In an article published in this newspaper on April 22, Mr Crawford said he had launched a probe to identify owners of the cattle and would have his “people go down there and see them!”
The tough-talking councillor for the Spring Garden Division then took it one step further, saying he would personally pay cattle owners a visit as, “not only is it a danger and a nuisance in dealing with the waste matter, but it is also a hazard”.
“It is inconsiderate,” he said, “of someone to think that it is OK to just have their livestock roaming all around the place like that.”
Mr Crawford is right. No one can successfully argue that cattle roaming residential and commercial areas is ideal. Owners ought to properly secure their animals. Apart from the filth left behind, they pose a clear and present danger to motorists as they amble towards their next meal.
However, Mr Crawford’s bluster is exposed for the ineffectual posturing that it is, as it soon becomes clear that he is all but powerless in the face of the bovine invasion.
His recent threats to have strays impounded ring as hollow as they did when he made them in 2023, because everyone knows there is no animal pound in St James.
Mr Crawford tells us efforts are still under way to identify individuals willing to operate such a facility.
Let us be clear: St James is not the only parish perennially plagued by unsecured cattle in search of greener grass. In May 2024, as strays were blamed for a number of fatal traffic crashes in Westmoreland, Mayor of Savanna-la-Mar Danree Delancy announced grand plans that would provide relief not just for his parish but for all of western Jamaica. He said then that he had spoken with Mayor of Montego Bay Richard Vernon and a pound would be set up in St James with other parishes partnering on the venture, working out their roles and responsibilities as they went along.
There has been very little publicly said of that idea since then; but there is no functional pound which fits that description.
We are not unaware of the challenges that come with establishing an animal pound.
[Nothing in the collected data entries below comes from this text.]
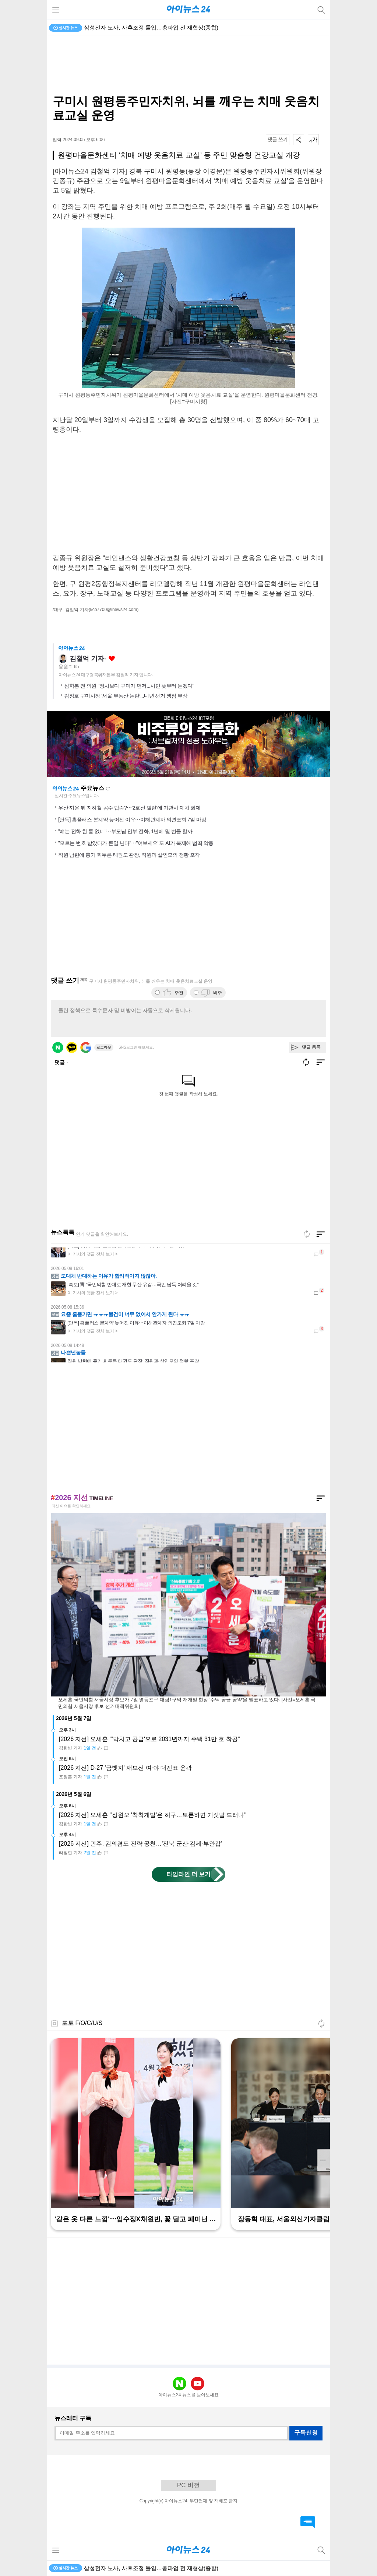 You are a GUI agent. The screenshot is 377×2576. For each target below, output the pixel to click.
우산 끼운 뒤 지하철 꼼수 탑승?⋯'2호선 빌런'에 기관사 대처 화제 (129, 808)
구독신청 (306, 2432)
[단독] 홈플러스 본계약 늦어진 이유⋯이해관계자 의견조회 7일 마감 (132, 819)
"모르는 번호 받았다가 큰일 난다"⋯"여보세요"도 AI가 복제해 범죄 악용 (136, 843)
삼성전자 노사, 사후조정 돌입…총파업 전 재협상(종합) (151, 27)
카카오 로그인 (71, 1047)
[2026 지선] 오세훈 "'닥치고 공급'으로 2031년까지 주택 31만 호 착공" (149, 1739)
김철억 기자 (87, 658)
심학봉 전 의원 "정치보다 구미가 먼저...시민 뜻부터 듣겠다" (129, 686)
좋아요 (112, 658)
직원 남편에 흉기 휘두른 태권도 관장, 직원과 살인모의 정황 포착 (129, 855)
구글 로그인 (85, 1047)
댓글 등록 (311, 1047)
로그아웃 (103, 1047)
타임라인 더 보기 (188, 1874)
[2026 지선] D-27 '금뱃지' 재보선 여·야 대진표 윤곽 (125, 1768)
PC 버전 (188, 2485)
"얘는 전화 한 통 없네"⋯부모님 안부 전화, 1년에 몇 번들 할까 (125, 831)
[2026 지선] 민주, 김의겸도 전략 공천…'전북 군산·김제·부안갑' (140, 1843)
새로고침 (108, 789)
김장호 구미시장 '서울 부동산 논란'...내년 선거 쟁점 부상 (125, 696)
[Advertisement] (188, 64)
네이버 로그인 (57, 1047)
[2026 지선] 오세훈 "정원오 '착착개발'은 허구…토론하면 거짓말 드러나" (152, 1815)
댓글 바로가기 (307, 2522)
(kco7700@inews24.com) (114, 609) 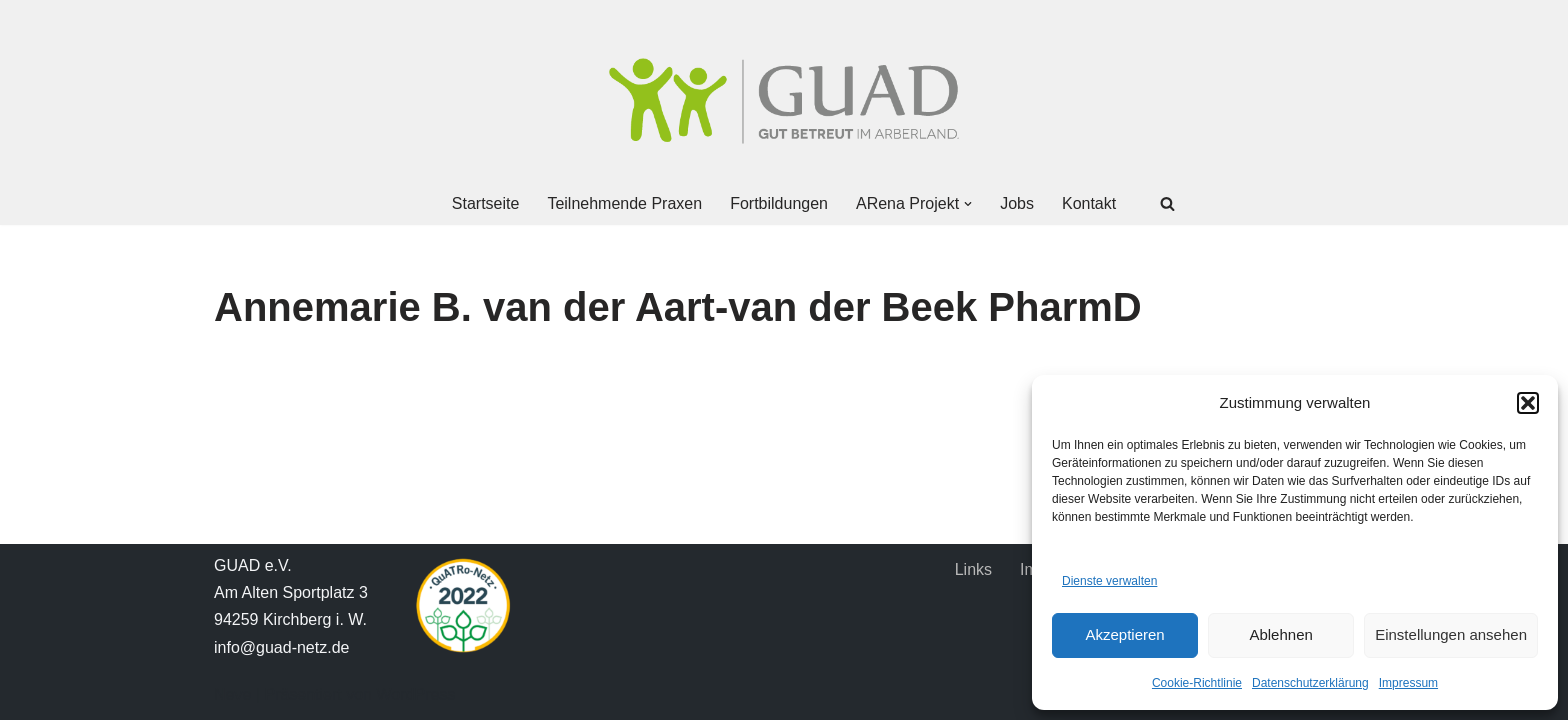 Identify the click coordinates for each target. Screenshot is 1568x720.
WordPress (415, 694)
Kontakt (1089, 203)
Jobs (1017, 203)
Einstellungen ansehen (1451, 634)
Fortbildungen (779, 203)
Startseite (486, 203)
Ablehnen (1280, 634)
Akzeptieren (1124, 634)
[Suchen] (1167, 203)
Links (973, 569)
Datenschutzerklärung (1310, 683)
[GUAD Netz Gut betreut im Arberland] (784, 101)
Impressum (1408, 683)
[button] (1528, 403)
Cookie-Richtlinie (1197, 683)
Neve (232, 694)
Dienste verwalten (1109, 581)
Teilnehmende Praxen (624, 203) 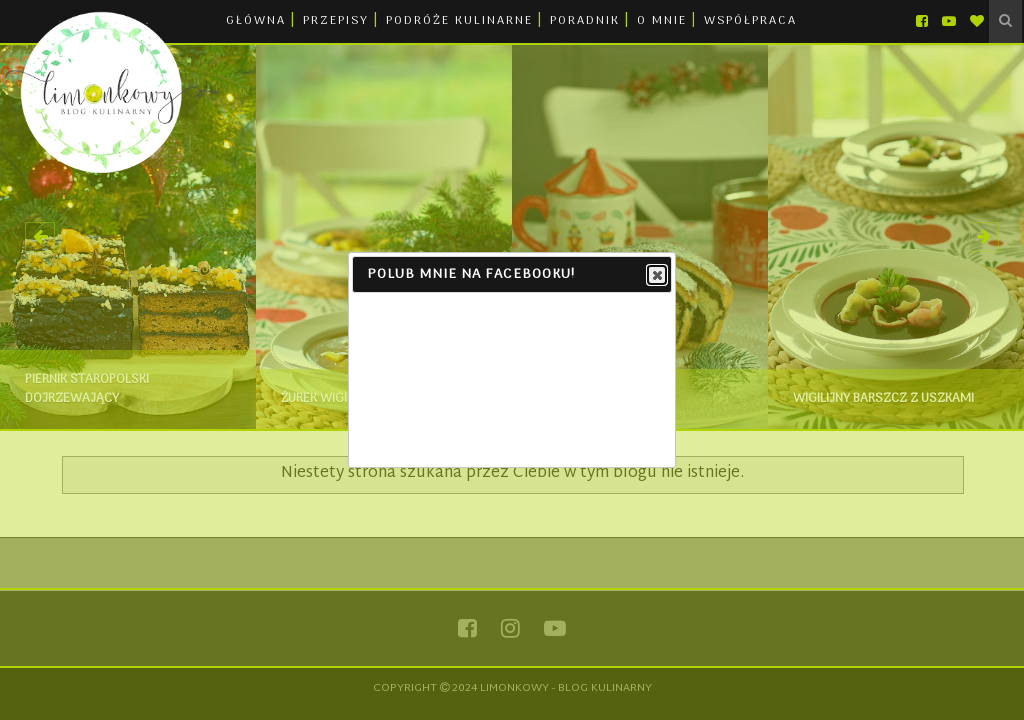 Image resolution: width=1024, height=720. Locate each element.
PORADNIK (585, 21)
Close (656, 276)
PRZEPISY (336, 21)
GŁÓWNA (256, 21)
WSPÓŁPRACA (750, 21)
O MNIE (662, 21)
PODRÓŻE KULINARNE (459, 21)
In addition to the daunting task of finding suitable land on which to house large numbers of varying types of animals, there is also the fact that chasing and securing them can be a risky endeavour.
The danger comes in the form of not just the animals, but also their owners who often vociferously object to their property being confiscated.
Years ago, after catchers were threatened into inaction, an animal pound located in Frome, Westmoreland, was eventually closed. The municipal corporation has not forgotten the sting of having to bear the cost of maintaining an empty facility.
This lands us to where we are today: Cattle competing with drivers and creating a lingering stink in a heavily used commercial area of Montego Bay.
We hope Deputy Mayor Crawford will prove us wrong, and that he and his peers in municipal corporations across western Jamaica will find the resources and the will to establish and efficiently maintain an animal pound.
Time to back up bluster with action.